Actually I had printed off this exact same image but, it had a black background and I tweaked it in my photo editing program. I found the one linked with the white background after the fact. Although, if you search for clip art heartbeat, a ton of options come up.
I’m so ready to do this.
I taped the image down using capton tape. It’s one of my go to “tools”. You will have to cut it. It doesn’t tear like masking tape. At each point, I tapped in a nail to make an indent in the wood. I’ve read where people just nail them all in over the stencil and then tear the paper out afterwards but, something told me that would not go well for me.
When done I pulled the paper back just to make sure I could see them all.
I tapped each nail in and doesn’t it look like a chaotic mess without any thread?

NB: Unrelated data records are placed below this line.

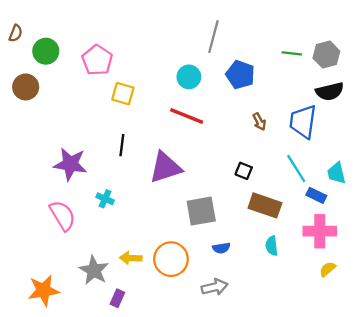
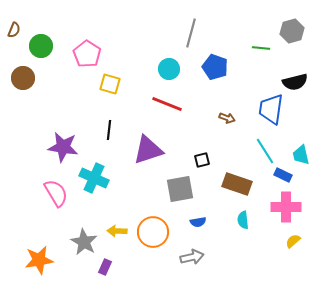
gray hexagon: (326, 55) -> (292, 31), moved
brown arrow: (259, 122) -> (227, 118), moved, turned -42
black square: (244, 171) -> (202, 160), moved, turned -35
cyan cross: (105, 199) -> (94, 178), size x1.8

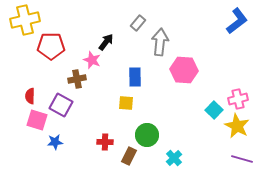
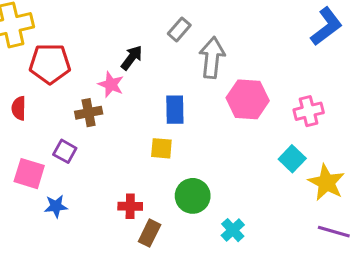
red semicircle: (30, 96) -> (19, 108), moved
pink cross: (238, 99) -> (309, 111), moved
purple square: (61, 105) -> (65, 151), size x0.7
brown rectangle: (129, 156) -> (150, 233), moved

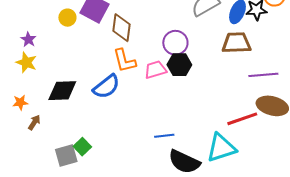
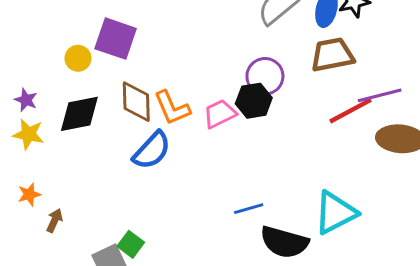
brown diamond: (121, 28) -> (136, 102), moved
purple circle: (175, 43) -> (265, 76), moved
black diamond: (62, 91) -> (79, 114), moved
red line: (242, 119) -> (350, 111), moved

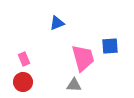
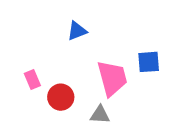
red circle: (23, 82) -> (61, 97), moved

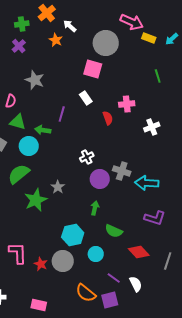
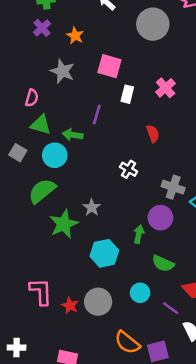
orange star: (56, 40) -> (75, 36), moved
pink square: (93, 69) -> (109, 66), moved
white rectangle: (86, 98) -> (127, 94), turned 48
pink cross: (127, 104) -> (166, 88), moved, turned -35
red semicircle: (108, 118) -> (153, 134), moved
white cross: (87, 157) -> (129, 169), turned -32
purple circle: (100, 179) -> (160, 218), moved
cyan hexagon: (73, 235) -> (104, 253), moved
purple line: (114, 278) -> (171, 308), moved

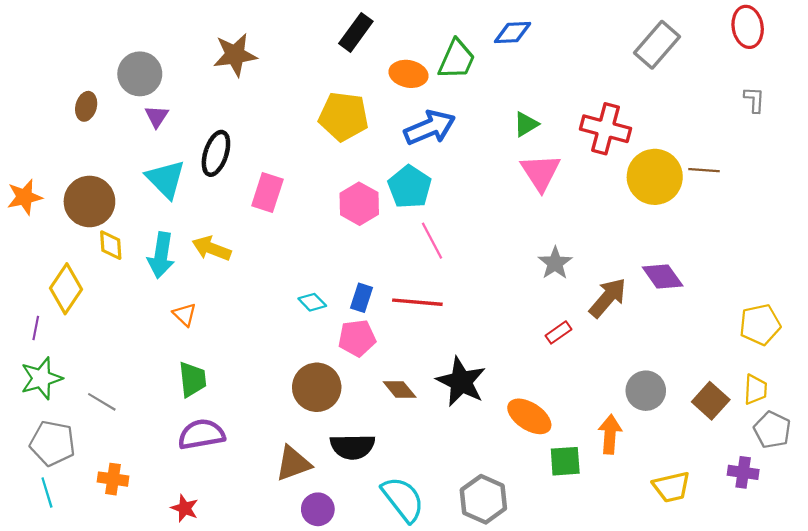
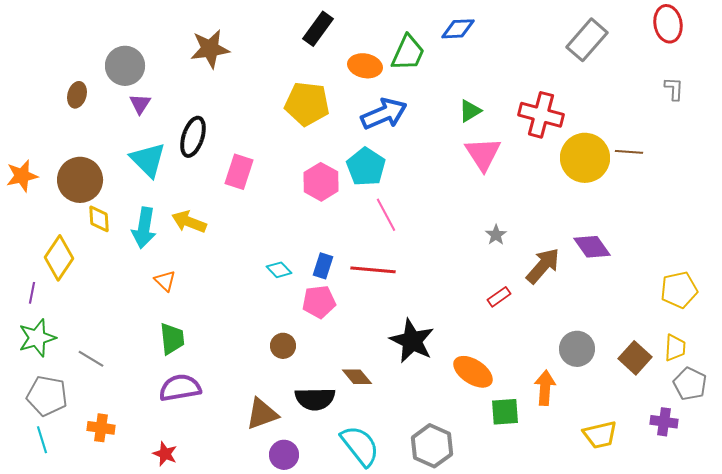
gray star: (555, 263) -> (496, 235), size x0.7
brown circle: (317, 387) -> (283, 346), size x0.6
brown diamond: (400, 390) -> (357, 377), moved

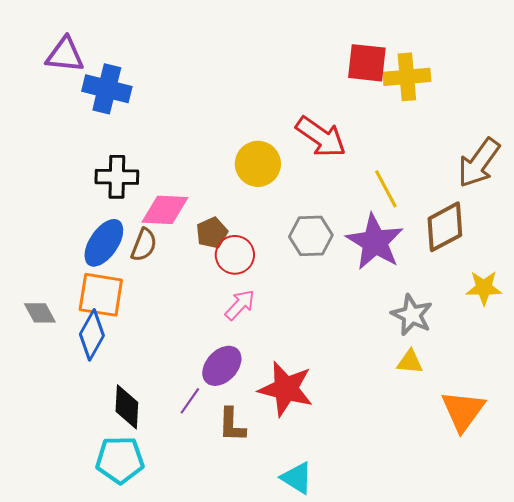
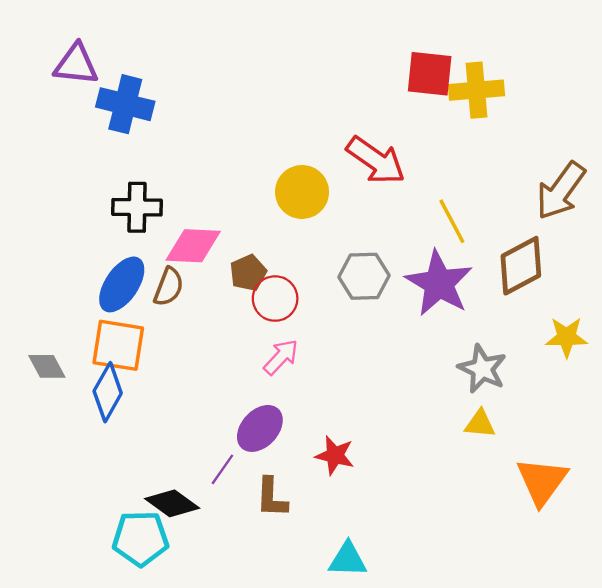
red star: (286, 389) -> (335, 455), size x0.6
black diamond: (127, 407) -> (172, 503), moved, turned -57
cyan triangle: (297, 478) -> (348, 560), turned -30

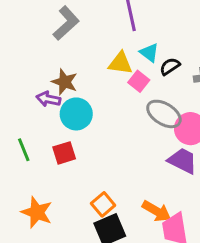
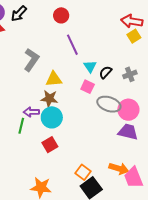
cyan triangle: (149, 53) -> (90, 66), turned 32
yellow triangle: (120, 63) -> (54, 79), moved
brown star: (65, 82) -> (49, 99), moved
green line: (24, 150) -> (21, 126), moved, turned 49

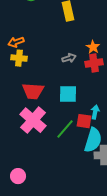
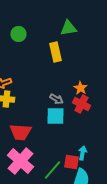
gray arrow: (69, 58) -> (56, 99), turned 48
red cross: (94, 63) -> (81, 104), turned 36
cyan square: (68, 94) -> (55, 116), moved

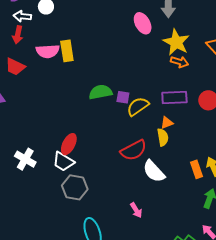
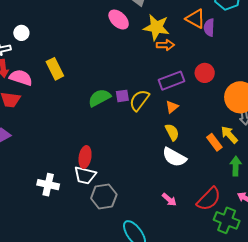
pink semicircle: (48, 51) -> (21, 78), moved, turned -140
yellow semicircle: (163, 137) -> (172, 132), moved
red semicircle: (134, 150) -> (209, 199), moved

This image marks where I put the nails. I left one point empty since the heads would’ve been too close together. I used 46 pins on one wooden piece and for some odd reason did 47 on the other.
Some of my nails were damn near sideways too. I tried to take a thick piece of rope to bend the nails to a straighter position which did help a teeny bit.
This really just makes me laugh when I see how crooked they are. I think the thing to remember is that this will be viewed straight on, no?
I started at the end nail and tied a knot. I would wrap around each nail head one full rotation and continued to the other end. Then I went back the other way weaving the opposite direction of what I had just done creating the double threaded look.
The white string I used was just a large roll I had on hand and was able to double back over the nails without ever cutting it until I got back to the beginning. The pink embroidery floss was not long enough to go around twice because I had cut it in half but, it did make a full rotation from one side to the other. So that one was created with two separate pieces of floss.
Here they are in all their glory and I’m in love with them. Pun intended. It could be a great gift at anytime too. Not just Valentine’s Day. Do you know someone in the medical field? This might just be the unique gift idea you need!
If you haven’t tried string art yet, I highly recommend it. It’s much easier than I thought and it’s one of those projects where you kind of get lost in the monotony of it all which isn’t always a bad thing. I got into a groove and I couldn’t stop.
Some extra bits I learned along the way.
- Installing the hangers before the nails may make it feel awkward. I’m blaming that for my crooked nails but, it wouldn’t have worked if I’d done the nails first since I had to hammer the hangers in.
- The embroidery floss would split on nail heads at times but, as long as I was paying attention I was easily able to unwind it from that nail and redo it. You could also just flick the string back under the nail head no problem.
- Keep the floss or thread tight at all times as you’re winding. If it loosens, all of your previous work may just unravel.